On 27.04.2011 15:13, Keith Marshall wrote:
> On 27 April 2011 11:23, John Emmas wrote:
>> On 27 Apr 2011, at 11:11, LRN wrote:
>>> msvcrt was used because it isn't affected by XML manifests and SxS
> That isn't the reason, at all.
> See Tor Lillqvist's comment regarding your original misconception of the
> relationship between MSVCRT.dll and any particular version of MSVC.
> MinGW uses MSVCRT.dll because it is a fundamental component of the
> operating system; therefore, its use is permitted by the GPL -- GCC, on
> which MinGW is founded is a GPL tool chain. Although you are entitled
> to distribute MinGW built applications without them being constrained by
> the GPL, we are not entitled to distribute non-free components as part
> of the tool chain itself.
> MSVCR*.dll are NOT fundamental OS components. IIRC, they are not
> even redistributable, unless you are building your code with MSVC, and
> you have PURCHASED an MSVC licence from Microsoft. Thus, we CANNOT
> legally (AIUI: IANAL) make MinGW in any way dependent on any of them.

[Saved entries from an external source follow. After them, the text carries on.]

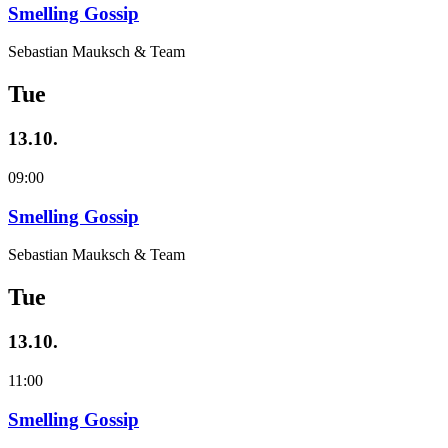
Smelling Gossip
Sebastian Mauksch & Team
Tue
13.10.
09:00
Smelling Gossip
Sebastian Mauksch & Team
Tue
13.10.
11:00
Smelling Gossip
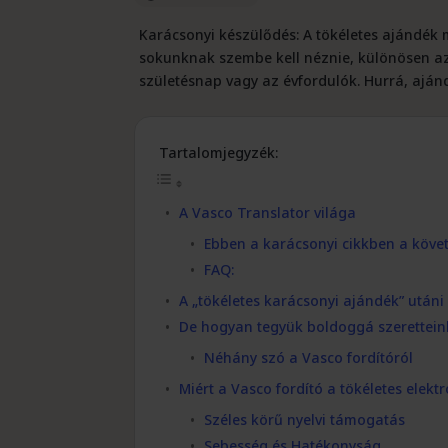
Karácsonyi készülődés: A tökéletes ajándék m
sokunknak szembe kell néznie, különösen az
születésnap vagy az évfordulók. Hurrá, aján
Tartalomjegyzék:
A Vasco Translator világa
Ebben a karácsonyi cikkben a követ
FAQ:
A „tökéletes karácsonyi ajándék” utáni
De hogyan tegyük boldoggá szeretteink
Néhány szó a Vasco fordítóról
Miért a Vasco fordító a tökéletes elek
Széles körű nyelvi támogatás
Sebesség és Hatékonyság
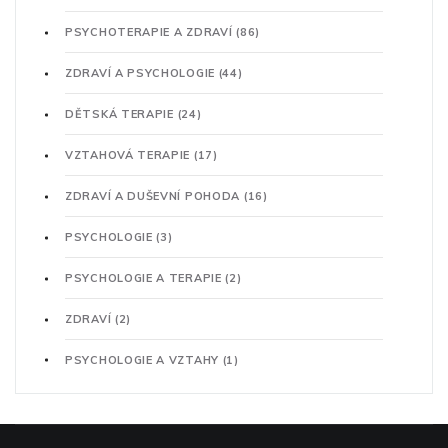
PSYCHOTERAPIE A ZDRAVÍ
(86)
ZDRAVÍ A PSYCHOLOGIE
(44)
DĚTSKÁ TERAPIE
(24)
VZTAHOVÁ TERAPIE
(17)
ZDRAVÍ A DUŠEVNÍ POHODA
(16)
PSYCHOLOGIE
(3)
PSYCHOLOGIE A TERAPIE
(2)
ZDRAVÍ
(2)
PSYCHOLOGIE A VZTAHY
(1)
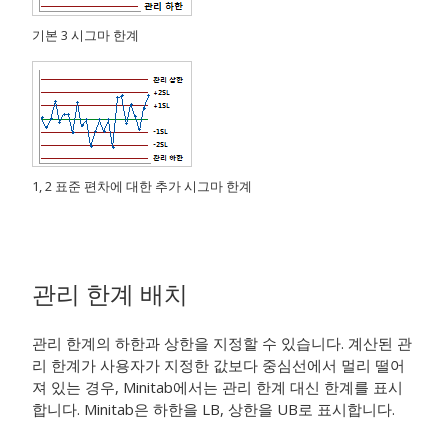
기본 3 시그마 한계
1, 2 표준 편차에 대한 추가 시그마 한계
관리 한계 배치
관리 한계의 하한과 상한을 지정할 수 있습니다. 계산된 관
리 한계가 사용자가 지정한 값보다 중심선에서 멀리 떨어
져 있는 경우, Minitab에서는 관리 한계 대신 한계를 표시
합니다. Minitab은 하한을 LB, 상한을 UB로 표시합니다.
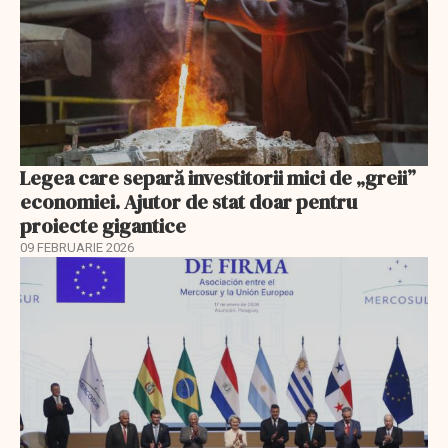
Legea care separă investitorii mici de „greii”
economiei. Ajutor de stat doar pentru
proiecte gigantice
09 FEBRUARIE 2026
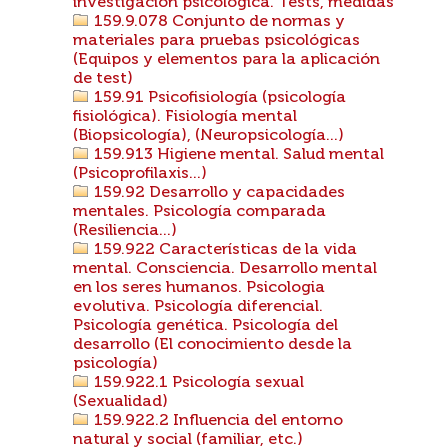
investigación psicológica. Tests, medidas
159.9.078 Conjunto de normas y
materiales para pruebas psicológicas
(Equipos y elementos para la aplicación
de test)
159.91 Psicofisiología (psicología
fisiológica). Fisiología mental
(Biopsicología), (Neuropsicología...)
159.913 Higiene mental. Salud mental
(Psicoprofilaxis...)
159.92 Desarrollo y capacidades
mentales. Psicología comparada
(Resiliencia...)
159.922 Características de la vida
mental. Consciencia. Desarrollo mental
en los seres humanos. Psicologia
evolutiva. Psicología diferencial.
Psicología genética. Psicología del
desarrollo (El conocimiento desde la
psicología)
159.922.1 Psicología sexual
(Sexualidad)
159.922.2 Influencia del entorno
natural y social (familiar, etc.)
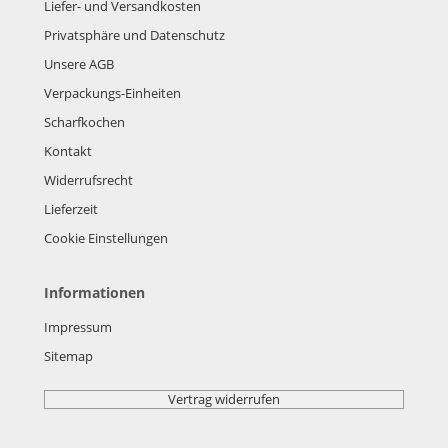
Liefer- und Versandkosten
Privatsphäre und Datenschutz
Unsere AGB
Verpackungs-Einheiten
Scharfkochen
Kontakt
Widerrufsrecht
Lieferzeit
Cookie Einstellungen
Informationen
Impressum
Sitemap
Vertrag widerrufen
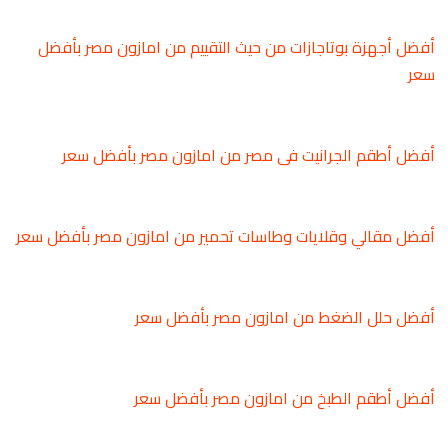
أفضل أجهزة بوتاجازات من حيث التقييم من امازون مصر بأفضل
سعر
أفضل أطقم الجرانيت فى مصر من امازون مصر بأفضل سعر
أفضل مقالي وقلايات وطاسات تحمير من امازون مصر بأفضل سعر
أفضل حلل الضغط من امازون مصر بأفضل سعر
أفضل أطقم الطبخ من امازون مصر بأفضل سعر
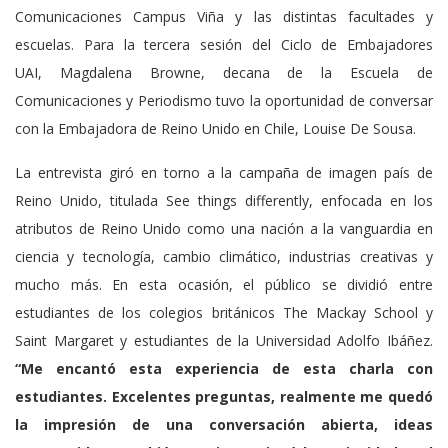
Comunicaciones Campus Viña y las distintas facultades y
escuelas. Para la tercera sesión del Ciclo de Embajadores
UAI, Magdalena Browne, decana de la Escuela de
Comunicaciones y Periodismo tuvo la oportunidad de conversar
con la Embajadora de Reino Unido en Chile, Louise De Sousa.
La entrevista giró en torno a la campaña de imagen país de
Reino Unido, titulada See things differently, enfocada en los
atributos de Reino Unido como una nación a la vanguardia en
ciencia y tecnología, cambio climático, industrias creativas y
mucho más. En esta ocasión, el público se dividió entre
estudiantes de los colegios británicos The Mackay School y
Saint Margaret y estudiantes de la Universidad Adolfo Ibáñez.
“Me encantó esta experiencia de esta charla con
estudiantes. Excelentes preguntas, realmente me quedó
la impresión de una conversación abierta, ideas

These are the terms for MSVCR100 (partially, open up vcredist_ARCH.exe
in 7zip to find the whole EULA):
You may not
• disclose the results of any benchmark tests of the software to any
third party without Microsoft’s prior written approval;
• work around any technical limitations in the software;
• reverse engineer, decompile or disassemble the software, except and
only to the extent that applicable law expressly permits, despite this
• make more copies of the software than specified in this agreement or
allowed by applicable law, despite this limitation;
• publish the software for others to copy;
• rent, lease or lend the software;
• transfer the software or this agreement to any third party; or
• use the software for commercial software hosting services.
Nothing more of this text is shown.